The attainment gap in Scottish state schools is something that the main parties in Scotland care about a lot. Oft-quoted statistics portraying state schools practically next to each other as performing at opposite ends of the attainment spectrum provide the impetus.
It is true – Scotland’s ‘educational apartheid’ has been described as a ‘national disgrace’. Now Scotland’s First Minister is behind a dangerously vague and impossible Education Bill (pdf) that proposes to outlaw inequality if it receives cross-party support in Holyrood this year.
So closing this ‘gulf’ in performance, to most Scottish politicians, is a worthy goal. And perhaps this remains part of the appeal of the Finnish education system. Its schools are among the most uniform in the world.
Certainly in 2001, when Finland came to be regarded as an education superpower, its results in the OECD’s Programme for International Assessment (PISA) made it the most desirable model in the world.
Of the 41 nations that took part that year, Finland was impressively topping the tables in science, mathematics and reading and competing with the notoriously well-performing Asian nations. Ever since then we have been making the most myopic movements in education reform in order to emulate their achievements.
Indeed, Scotland’s controversial Curriculum for Excellence was largely inspired by the Finnish model. Created in 2004 and implemented in 2010, CfE has been one of these unimaginative, inside-the-box changes in the Scottish schooling sphere.
To counteract the case made that more school choice and competition between schools is the answer to spreading quality and innovation, the Finnish argument is still made. The correlation between the reforms in Finland and the time of its exemplary PISA results has led to the common conclusion that the reforms caused the success.
In this very debate following the referendum, Kezia Dugdale, the deputy leader of the Scottish Labour Party, once more spoke of her visit to Finland and lessons we should still be learning from the country’s example.
Remarkably, until now, nobody has actually scratched beneath the surface of this spiel.
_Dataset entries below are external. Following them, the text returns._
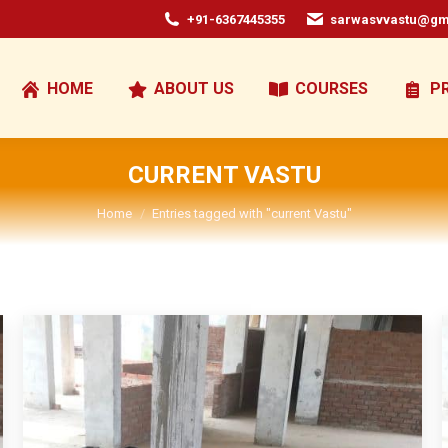
+91-6367445355
sarwasvvastu@gm
HOME
ABOUT US
COURSES
P
CURRENT VASTU
You are here:
Home
Entries tagged with "current Vastu"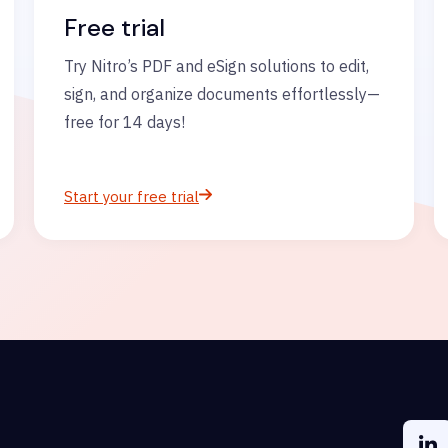
Free trial
Try Nitro’s PDF and eSign solutions to edit,
sign, and organize documents effortlessly—
free for 14 days!
Start your free trial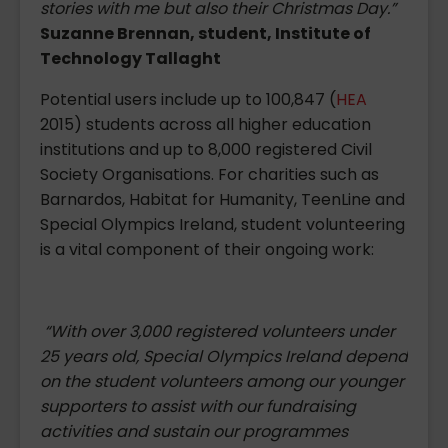
stories with me but also their Christmas Day.”
Suzanne Brennan, student, Institute of
Technology Tallaght
Potential users include up to 100,847 (
HEA
2015) students across all higher education
institutions and up to 8,000 registered Civil
Society Organisations. For charities such as
Barnardos, Habitat for Humanity, TeenLine and
Special Olympics Ireland, student volunteering
is a vital component of their ongoing work:
“With over 3,000 registered volunteers under
25 years old, Special Olympics Ireland depend
on the student volunteers among our younger
supporters to assist with our fundraising
activities and sustain our programmes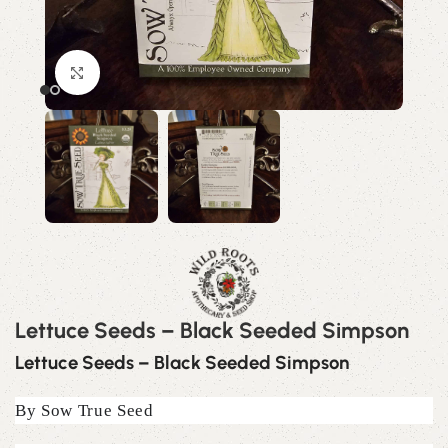
Click to enlarge
Lettuce Seeds – Black Seeded Simpson
Lettuce Seeds – Black Seeded Simpson
By Sow True Seed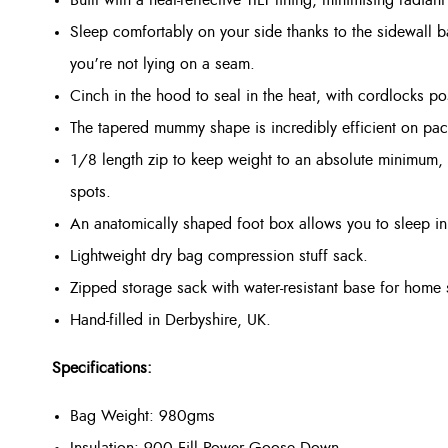
Sleep comfortably on your side thanks to the sidewall 
you’re not lying on a seam.
Cinch in the hood to seal in the heat, with cordlocks p
The tapered mummy shape is incredibly efficient on pac
1/8 length zip to keep weight to an absolute minimum, w
spots.
An anatomically shaped foot box allows you to sleep in 
Lightweight dry bag compression stuff sack.
Zipped storage sack with water-resistant base for home 
Hand-filled in Derbyshire, UK.
Specifications:
Bag Weight: 980gms
Insulation: 900 Fill Power Goose Down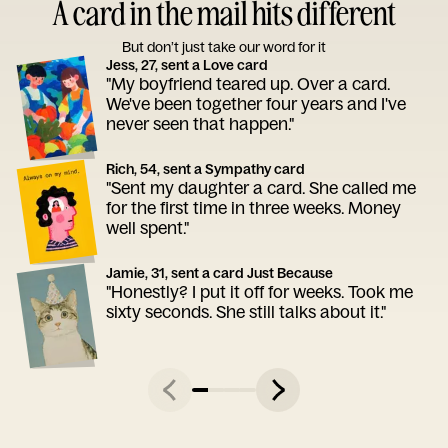
A card in the mail hits different
But don’t just take our word for it
Jess, 27, sent a Love card
"My boyfriend teared up. Over a card.
We've been together four years and I've
never seen that happen."
Rich, 54, sent a Sympathy card
"Sent my daughter a card. She called me
for the first time in three weeks. Money
well spent."
Jamie, 31, sent a card Just Because
"Honestly? I put it off for weeks. Took me
sixty seconds. She still talks about it."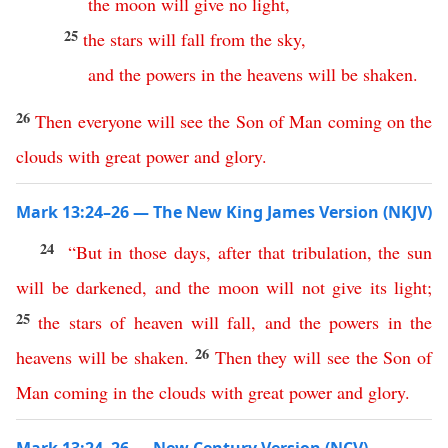
the
moon
will
give
no
light
,
25
the
stars
will
fall
from
the
sky
,
and
the
powers
in
the
heavens
will
be
shaken
.
26
Then
everyone
will
see
the
Son
of
Man
coming
on
the
clouds
with
great
power
and
glory
.
Mark 13:24–26 — The New King James Version (NKJV)
24
“
But
in
those
days
,
after
that
tribulation
,
the
sun
will
be
darkened
,
and
the
moon
will
not
give
its
light
;
25
the
stars
of
heaven
will
fall
,
and
the
powers
in
the
26
heavens
will
be
shaken
.
Then
they
will
see
the
Son
of
Man
coming
in
the
clouds
with
great
power
and
glory
.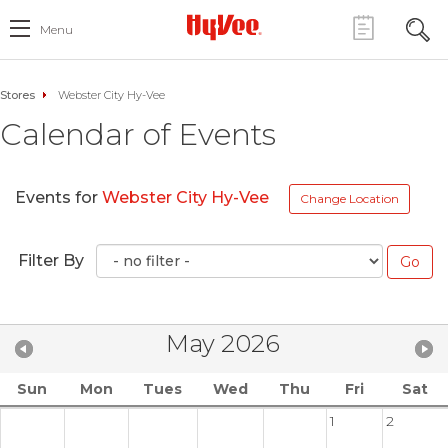
Menu
Stores
Webster City Hy-Vee
Calendar of Events
Events for
Webster City Hy-Vee
Change Location
Filter By
May 2026
Sun
Mon
Tues
Wed
Thu
Fri
Sat
1
2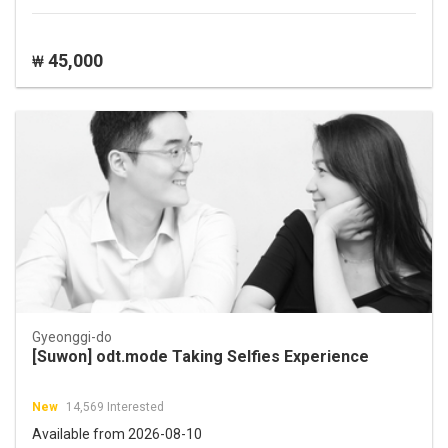
45,000
₩
Gyeonggi-do
[Suwon] odt.mode Taking Selfies Experience
New
14,569 Interested
Available from 2026-08-10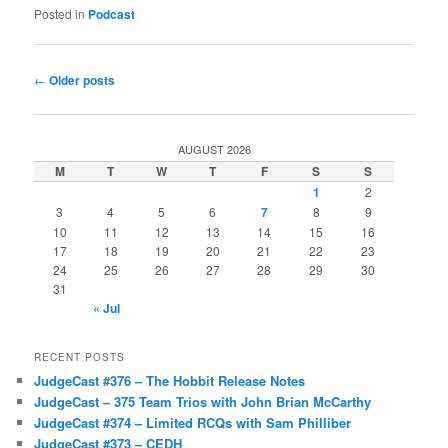
Posted in
Podcast
Post
←
Older posts
navigation
AUGUST 2026
M
T
W
T
F
S
S
1
2
3
4
5
6
7
8
9
10
11
12
13
14
15
16
17
18
19
20
21
22
23
24
25
26
27
28
29
30
31
« Jul
RECENT POSTS
JudgeCast #376 – The Hobbit Release Notes
JudgeCast – 375 Team Trios with John Brian McCarthy
JudgeCast #374 – Limited RCQs with Sam Philliber
JudgeCast #373 – CEDH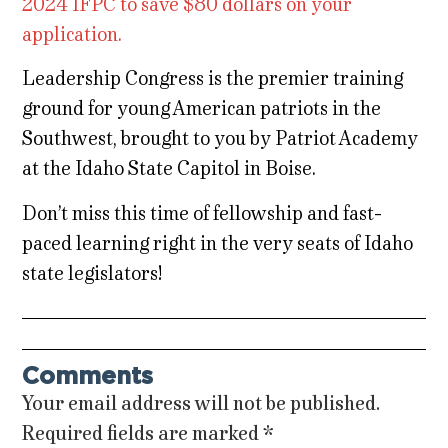
2024 IFPC to save $80 dollars on your
application.
Leadership Congress is the premier training
ground for young American patriots in the
Southwest, brought to you by Patriot Academy
at the Idaho State Capitol in Boise.
Don’t miss this time of fellowship and fast-
paced learning right in the very seats of Idaho
state legislators!
Comments
Your email address will not be published.
Required fields are marked
*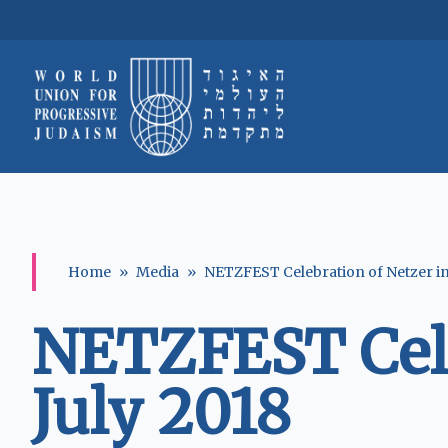
Home
»
Media
»
NETZFEST Celebration of Netzer in 
NETZFEST Celeb
July 2018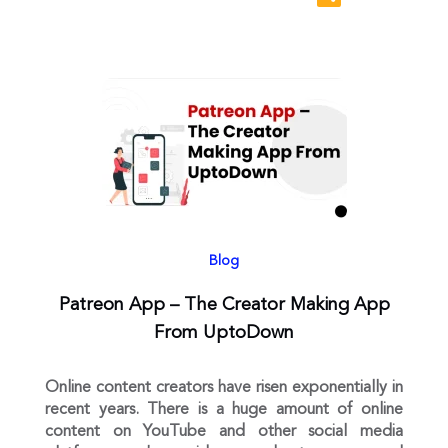
Blog
Patreon App – The Creator Making App
From UptoDown
Online content creators have risen exponentially in
recent years. There is a huge amount of online
content on YouTube and other social media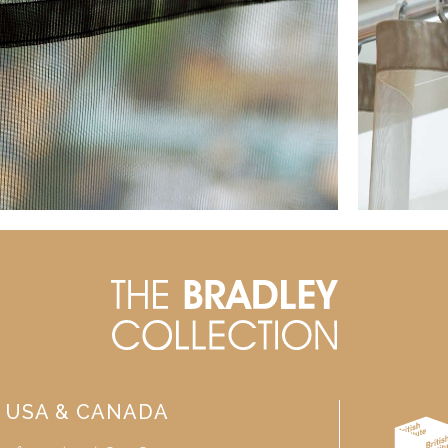
USA & CANADA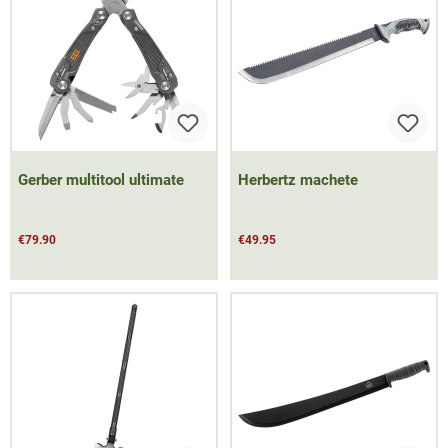
Gerber multitool ultimate
Herbertz machete
€79.90
€49.95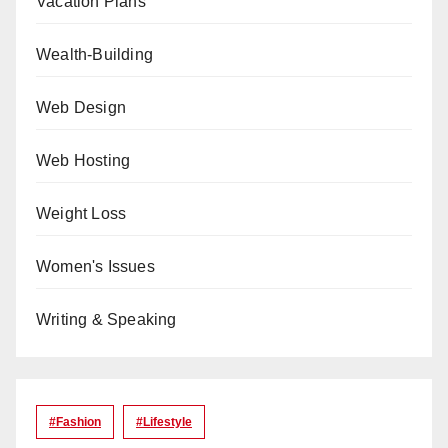
Vacation Plans
Wealth-Building
Web Design
Web Hosting
Weight Loss
Women's Issues
Writing & Speaking
#Fashion
#lifestyle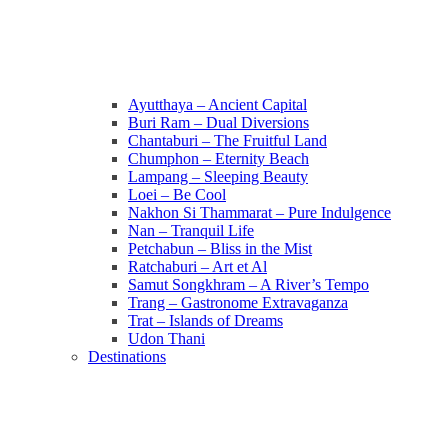
Ayutthaya – Ancient Capital
Buri Ram – Dual Diversions
Chantaburi – The Fruitful Land
Chumphon – Eternity Beach
Lampang – Sleeping Beauty
Loei – Be Cool
Nakhon Si Thammarat – Pure Indulgence
Nan – Tranquil Life
Petchabun – Bliss in the Mist
Ratchaburi – Art et Al
Samut Songkhram – A River’s Tempo
Trang – Gastronome Extravaganza
Trat – Islands of Dreams
Udon Thani
Destinations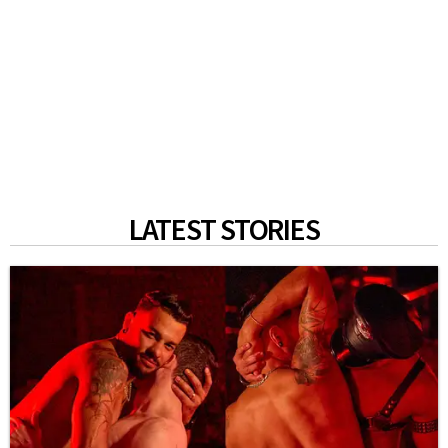
LATEST STORIES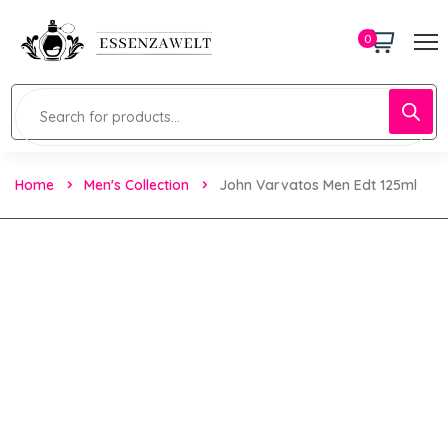
0
Home
Men's Collection
John Varvatos Men Edt 125ml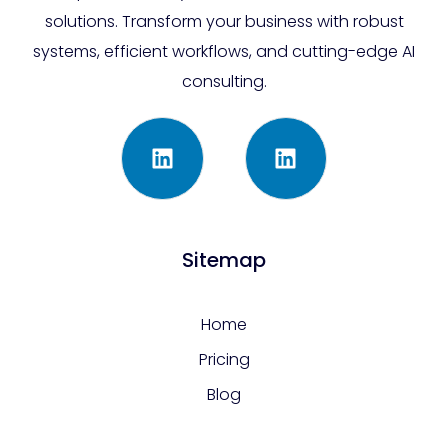
solutions. Transform your business with robust
systems, efficient workflows, and cutting-edge AI
consulting.
Sitemap
Home
Pricing
Blog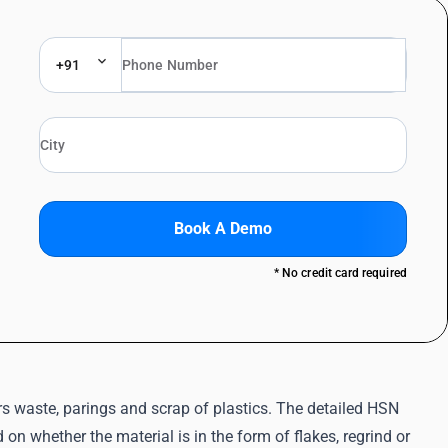
+91
Book A Demo
* No credit card required
s waste, parings and scrap of plastics. The detailed HSN
on whether the material is in the form of flakes, regrind or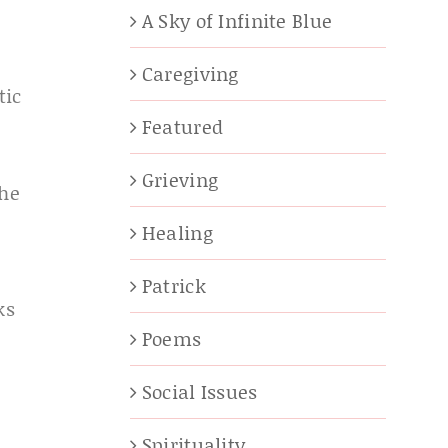
A Sky of Infinite Blue
Caregiving
tic
Featured
Grieving
the
Healing
Patrick
ks
Poems
Social Issues
Spirituality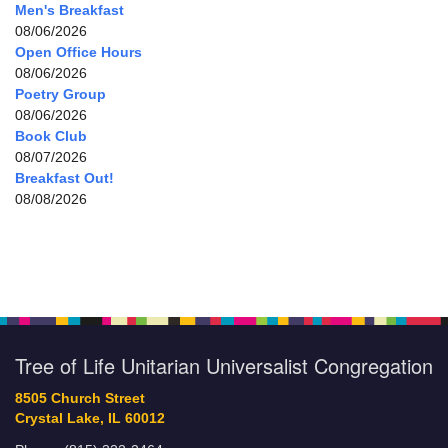
Men's Breakfast
08/06/2026
Open Office Hours
08/06/2026
Poetry Group
08/06/2026
Book Club
08/07/2026
Breakfast Out!
08/08/2026
Tree of Life Unitarian Universalist Congregation
8505 Church Street
Crystal Lake, IL 60012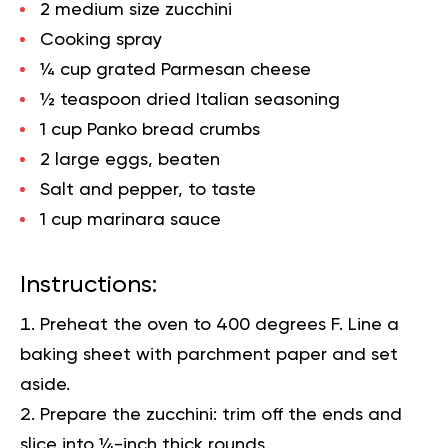
2 medium size zucchini
Cooking spray
¼ cup grated Parmesan cheese
½ teaspoon dried Italian seasoning
1 cup Panko bread crumbs
2 large eggs, beaten
Salt and pepper, to taste
1 cup marinara sauce
Instructions:
Preheat the oven to 400 degrees F. Line a
baking sheet with parchment paper and set
aside.
Prepare the zucchini: trim off the ends and
slice into ¼-inch thick rounds.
The Centre for Policy Studies has just published Real Finnish Lessons (pdf) by Gabriel Heller Sahlgren of CMRE. It is the first paper of its kind to take a reasoned and thorough look at the Finnish schooling sensation.
The first point of note is that performance began declining since those reforms were enacted.
What the new analysis tell us is that Finland’s rise accelerated primarily during the old system when the traditionalist, rote-learning pedagogy was at its core.
While results increased by approximately the equivalent of 23 TIMSS points between 1965 and 1980, they rose a further 32 points in the 1980s. They also increased a further 34 points in the 1990s, but started to level off in the latter part of the decade, and ultimately started to decline in the mid-2000s.
Considering the age of the pupils when they were tested, the strongest gains took place when pupils mostly attended school before the old system was entirely abolished.
Other data, too, supports the general trajectory of rise and decline in international surveys.
Here we see that performance improved while male youngsters attended primary—and lower—secondary school before the old system was entirely abolished and began falling when they became exposed to the new one.
Real Finnish Lessons convincingly shows how Finland’s outcomes are better explained by a detailed examination of its political, social and cultural underpinnings by looking beyond the fashionable explanations in the international media. It concludes that those popular policy-related reasons for its rise to prominence do not stand up to scrutiny and if anything coincide with its slippage.
The current Scottish Government continues to prioritise eliminating inequality while advocating the Finnish school-style characteristics. But it is clear, now, as we still send our education ministers to Finland each year, that we have been following a flawed interpretation of their system.
In a competitive system schools adopt the methods that work—not fashionable educationalist fads—and the misinterpretation of Finnish data would be much less likely to happen. Choice would see the schools that work spread whatever the orthodoxy of the day says. Unlike in a government-controlled system where well-meaning Progressive ministers can effectively overturn everything without parental consent.
So with increasing evidence in our favour, it is time to consider that steps towards choice, competition and innovation are key.